As mães das crianças, que deveriam acolher e proteger os filhos, demonstraram atitudes que só nos causam revolta e indignação. Se Monique Medeiros, a mãe do menino Henry, foi ao salão embelezar-se no dia seguinte ao enterro do filho e, em depoimento, limitou-se a confirmar a tese mal ajambrada do companheiro; a outra, Gilmara Oliveira de Farias, 27, foi co-autora das atrocidades cometidas contra a própria filha.

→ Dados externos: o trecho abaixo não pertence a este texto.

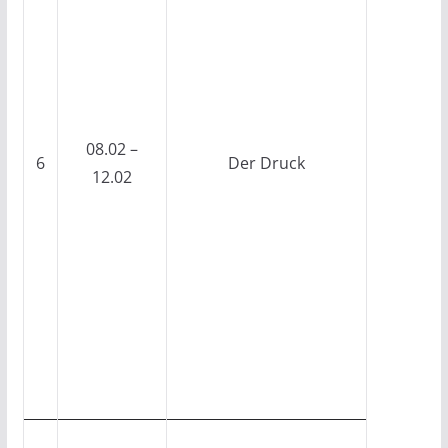
08.02 –
6
Der Druck
12.02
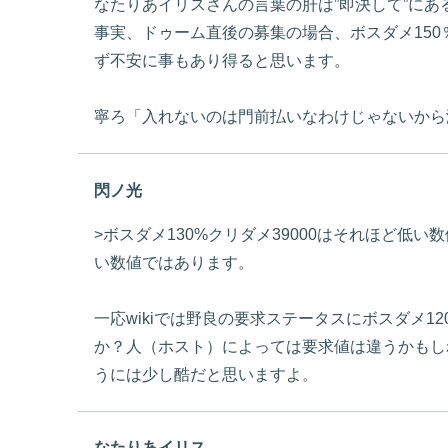
なたりあイリスさんの言葉の肝は”即決して”にあ
事実、ドゥーム直後の募集の場合、ボスダメ15
ず不安に事もあり得ると思います。
寧ろ「入れないのは門前払いなわけじゃないから
閃ノ光
>ボスダメ130%クリダメ39000はそれほど
い数値ではあります。
一応wikiでは野良の要求ステータスにボスダメ1
か？人（ホスト）によっては要求値は違うかもし
うには少し酷だと思いますよ。
なたりあイリス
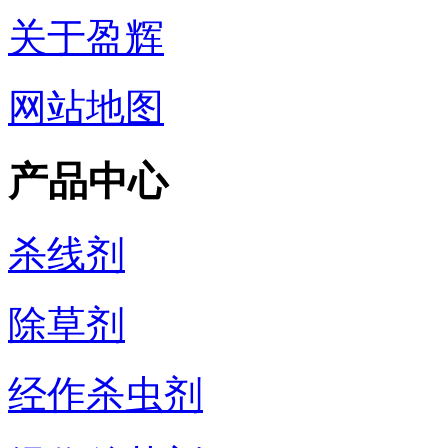
关于盈辉
网站地图
产品中心
杀线剂
除草剂
经作杀虫剂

Para a mãe de Brena as duas criminosas devem pagar pelo crime e permanecer atrás das grades. Na última quarta feira (21) a justiça decretou a prisão preventiva das duas agressoras. Já o caso Henry demorou mais tempo para ser solucionado. Os depoimentos combinados, a influência política e as redes de sociabilidade do padrasto agressor retardaram as investigações, mas felizmente os suspeitos tiveram sua prisão temporária decretada e estão detidos desde o dia 8 de abril passado. Acumpliciados no início, parece que agora ocorre divergência de narrativas, uma vez que Monique resolveu contratar novos advogados para defendê-la. A tese ora apresentada a fará também vítima de Jairinho. Parece que nas atuais circunstâncias o amor se transformou em ódio e os antigos amantes passaram a cuidar cada um de si, o que, a meu ver, não diminui a participação de Monique no crime, tendo em vista os depoimentos e provas já obtidas e apresentadas pelos investigadores.
Ambos os crimes são torpes, cruéis e injustificáveis. Mas o de Henry ganhou holofotes. Vídeos da prisão dos envolvidos foram exibidos por vários dias em todas as estações de tevê, reportagens de primeira página e matérias diárias nos principais jornais impactaram o país e continuarão a atrair leitores por longo tempo. A barbaridade cometida contra Katelen repercutirá na mídia da mesma forma? Duvido.
Legenda da foto: Cômodo onde a menina Katelen vivia aprisionada.